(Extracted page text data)
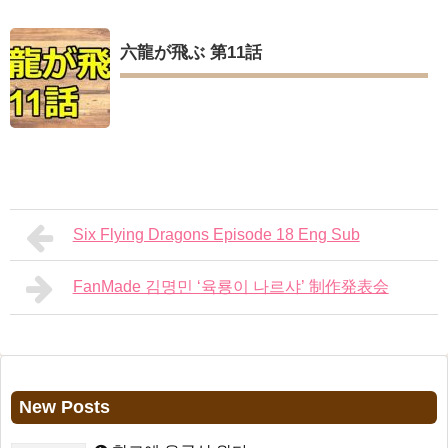
六龍が飛ぶ 第11話
Six Flying Dragons Episode 18 Eng Sub
FanMade 김명민 ‘육룡이 나르샤’ 制作発表会
New Posts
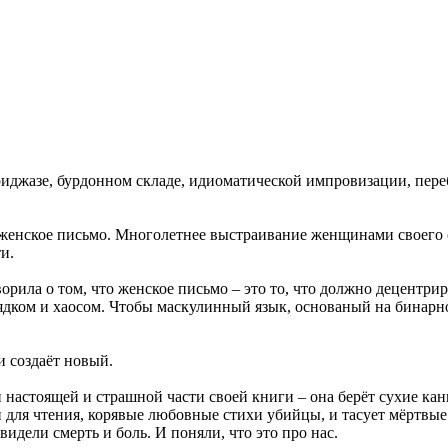
 фриджазе, бурдонном складе, идиоматической импровизации, пере
 женское письмо. Многолетнее выстраивание женщинами своего сп
и.
рила о том, что женское письмо – это то, что должно децентрир
рядком и хаосом. Чтобы маскулинный язык, основаный на бинарн
 создаёт новый.
 настоящей и страшной части своей книги – она берёт сухие ка
 для чтения, корявые любовные стихи убийцы, и тасует мёртвые 
дели смерть и боль. И поняли, что это про нас.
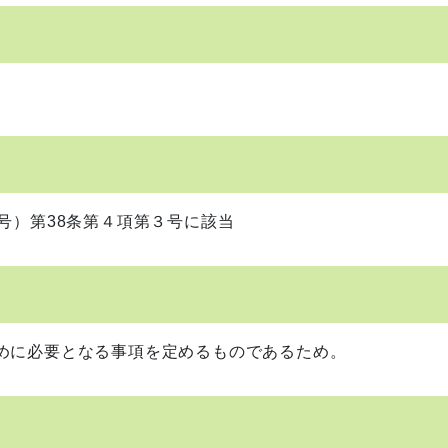
号）第38条第４項第３号に該当
めに必要となる事項を定めるものであるため。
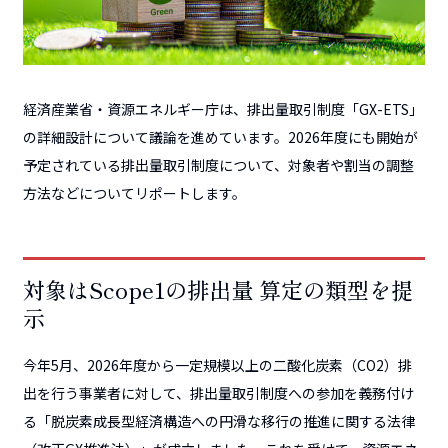
経済産業省・資源エネルギー庁は、排出量取引制度「GX-ETS」
の詳細設計について議論を進めています。2026年度にも開始が
予定されている排出量取引制度について、対象者や割当の調整
方法などについてリポートします。
対象はScope1の排出量 算定の類型を提
示
今年5月、2026年度から一定規模以上の二酸化炭素（CO2）排
出を行う事業者に対して、排出量取引制度への参加を義務付け
る「脱炭素成長型経済構造への円滑な移行の推進に関する法律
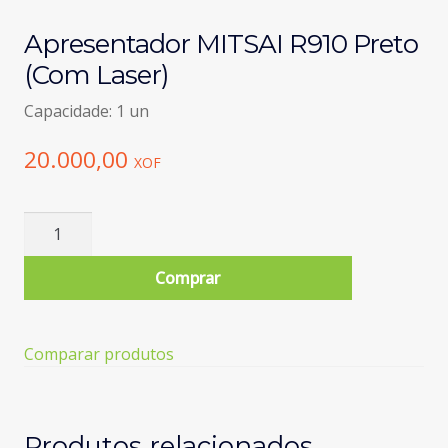
Apresentador MITSAI R910 Preto
(Com Laser)
Capacidade: 1 un
20.000,00
XOF
Quantidade
de
Apresentador
Comprar
MITSAI
R910
Preto
Comparar produtos
(Com
Laser)
Produtos relacionados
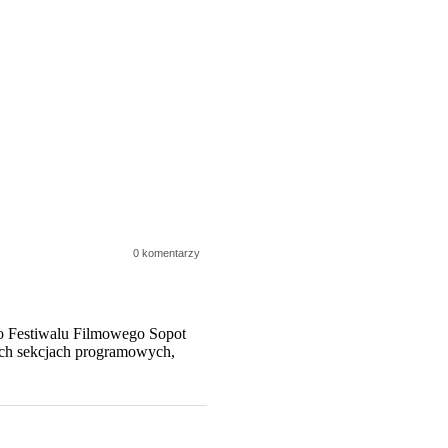
0 komentarzy
go Festiwalu Filmowego Sopot
ych sekcjach programowych,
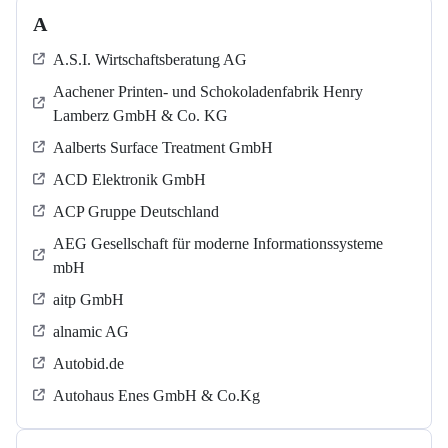
A
A.S.I. Wirtschaftsberatung AG
Aachener Printen- und Schokoladenfabrik Henry
Lamberz GmbH & Co. KG
Aalberts Surface Treatment GmbH
ACD Elektronik GmbH
ACP Gruppe Deutschland
AEG Gesellschaft für moderne Informationssysteme
mbH
aitp GmbH
alnamic AG
Autobid.de
Autohaus Enes GmbH & Co.Kg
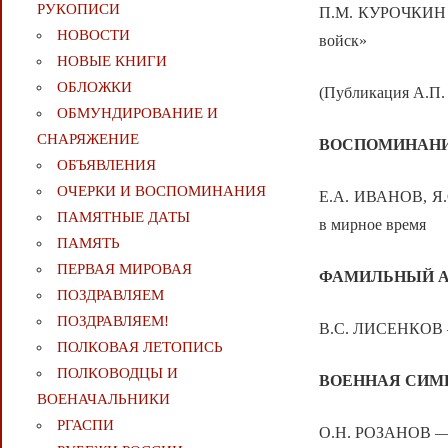
РУКОПИСИ
П.М. КУРОЧКИН — 
НОВОСТИ
войск»
НОВЫЕ КНИГИ
ОБЛОЖКИ
(Публикация А.
ОБМУНДИРОВАНИЕ И
СНАРЯЖЕНИЕ
ВОСПОМИНАНИ
ОБЪЯВЛЕНИЯ
ОЧЕРКИ И ВОСПОМИНАНИЯ
Е.А. ИВАНОВ, Я.
ПАМЯТНЫЕ ДАТЫ
в мирное время
ПАМЯТЬ
ПЕРВАЯ МИРОВАЯ
ФАМИЛЬНЫЙ А
ПОЗДРАВЛЯЕМ
ПОЗДРАВЛЯЕМ!
В.С. ЛИСЕНКОВ —
ПОЛКОВАЯ ЛЕТОПИСЬ
ПОЛКОВОДЦЫ И
ВОЕННАЯ СИМ
ВОЕНАЧАЛЬНИКИ
РГАСПИ
О.Н. РОЗАНОВ — Я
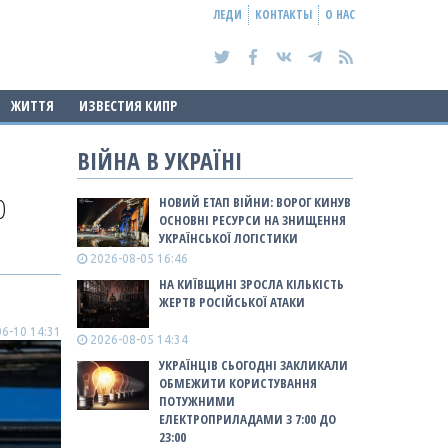
ЛЕДИ
КОНТАКТЫ
О НАС
ЖИТТЯ
ИЗВЕСТИЯ КИПР
ВІЙНА В УКРАЇНІ
О
НОВИЙ ЕТАП ВІЙНИ: ВОРОГ КИНУВ
ОСНОВНІ РЕСУРСИ НА ЗНИЩЕННЯ
УКРАЇНСЬКОЇ ЛОГІСТИКИ
2026-08-05 16:46
НА КИЇВЩИНІ ЗРОСЛА КІЛЬКІСТЬ
ЖЕРТВ РОСІЙСЬКОЇ АТАКИ
6-10 14:31
2026-08-05 14:34
УКРАЇНЦІВ СЬОГОДНІ ЗАКЛИКАЛИ
ОБМЕЖИТИ КОРИСТУВАННЯ
ПОТУЖНИМИ
ЕЛЕКТРОПРИЛАДАМИ З 7:00 ДО
23:00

* [EXERCISE]:
What is the number of lines in the data that include the word "GmbH"? State only that number.

* [ANSWER SECTION]:
5